PROBLEM TO WORK ON: Leaving out all pictures, write down exactly the lines from the one containing "Program (101, 517)" through the last line of the material.

────

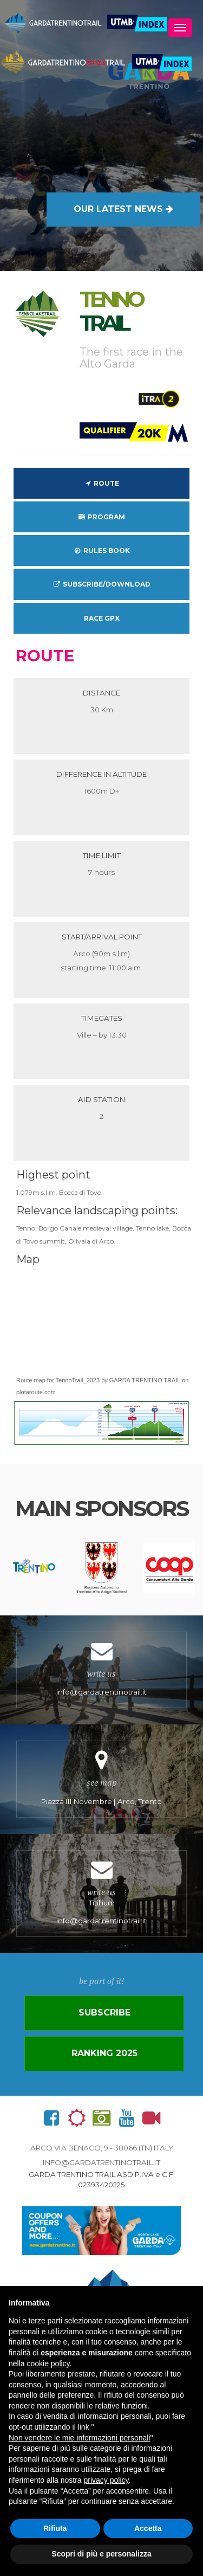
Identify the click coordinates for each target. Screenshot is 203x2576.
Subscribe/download (101, 584)
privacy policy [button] (106, 2480)
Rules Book (101, 550)
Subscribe (104, 2012)
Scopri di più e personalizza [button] (101, 2553)
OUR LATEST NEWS (123, 209)
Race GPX (102, 618)
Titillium (101, 1894)
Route (101, 483)
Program (101, 517)
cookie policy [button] (48, 2363)
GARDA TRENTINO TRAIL (144, 1380)
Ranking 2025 (104, 2053)
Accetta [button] (148, 2528)
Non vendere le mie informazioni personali (79, 2437)
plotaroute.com (36, 1392)
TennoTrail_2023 (78, 1380)
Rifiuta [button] (55, 2528)
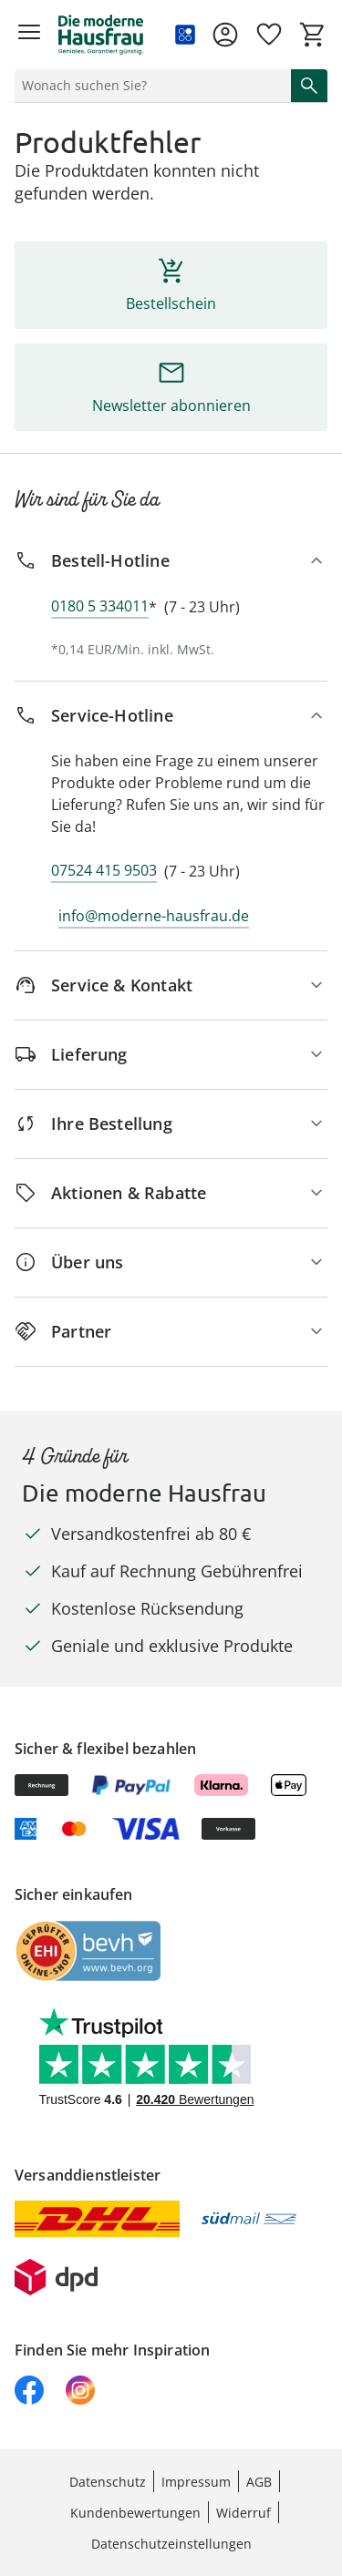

────

TASK ANSWER:
Program (101, 517)
cookie policy [button] (48, 2363)
GARDA TRENTINO TRAIL (144, 1380)
Ranking 2025 (104, 2053)
Accetta [button] (148, 2528)
Non vendere le mie informazioni personali (79, 2437)
plotaroute.com (36, 1392)
TennoTrail_2023 (78, 1380)
Rifiuta [button] (55, 2528)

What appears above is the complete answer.